━━ Data for analysis

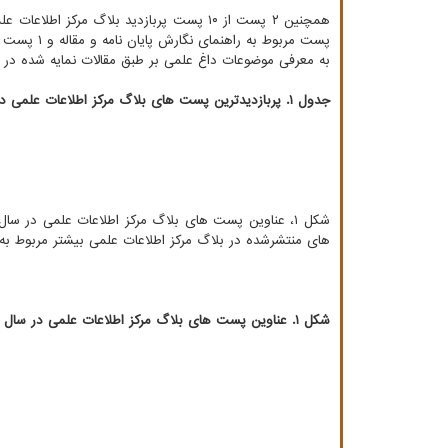
به معرفی موضوعات داغ علمی بر طبق مقالات نمایه شده در پ
جدول ۱. پربازدیدترین پست های بلاگ مرکز اطلاعات علمی درسال ۱۴۰۱
های منتشرشده در بلاگ مرکز اطلاعات علمی بیشتر مربوط به ر
شکل ۱. عناوین پست های بلاگ مرکز اطلاعات علمی در سال ۱۴۰۱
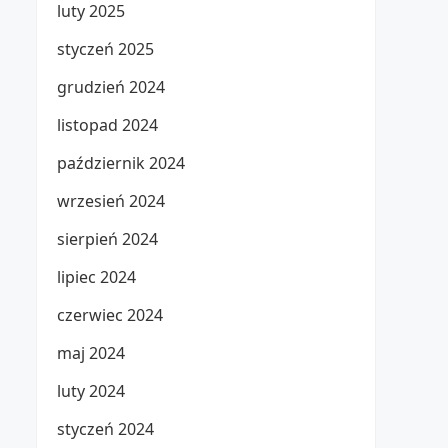
luty 2025
styczeń 2025
grudzień 2024
listopad 2024
październik 2024
wrzesień 2024
sierpień 2024
lipiec 2024
czerwiec 2024
maj 2024
luty 2024
styczeń 2024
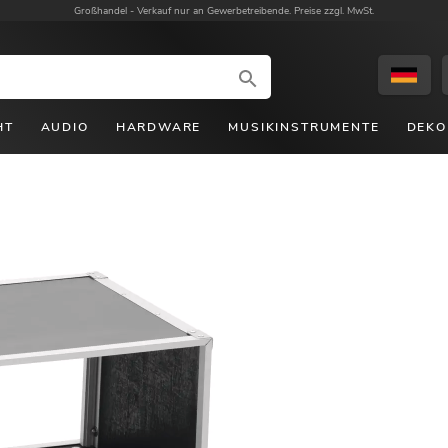
Großhandel -
Verkauf nur an Gewerbetreibende. Preise zzgl. MwSt.
HT
AUDIO
HARDWARE
MUSIKINSTRUMENTE
DEKO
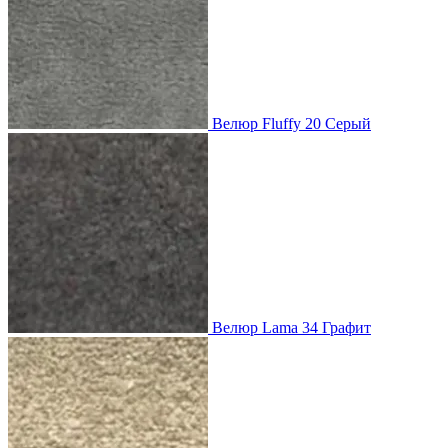
Велюр Fluffy 20 Серый
Велюр Lama 34 Графит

━━━━

_Exercise directions_
Return only the lines from the one that contains "MUSIKINSTRUMENTE" through the closing line of the data, inclusive, reproduced exactly and with every picture left out.

_Task answer_
MUSIKINSTRUMENTE
DEKO
Велюр Fluffy 20 Серый
Велюр Lama 34 Графит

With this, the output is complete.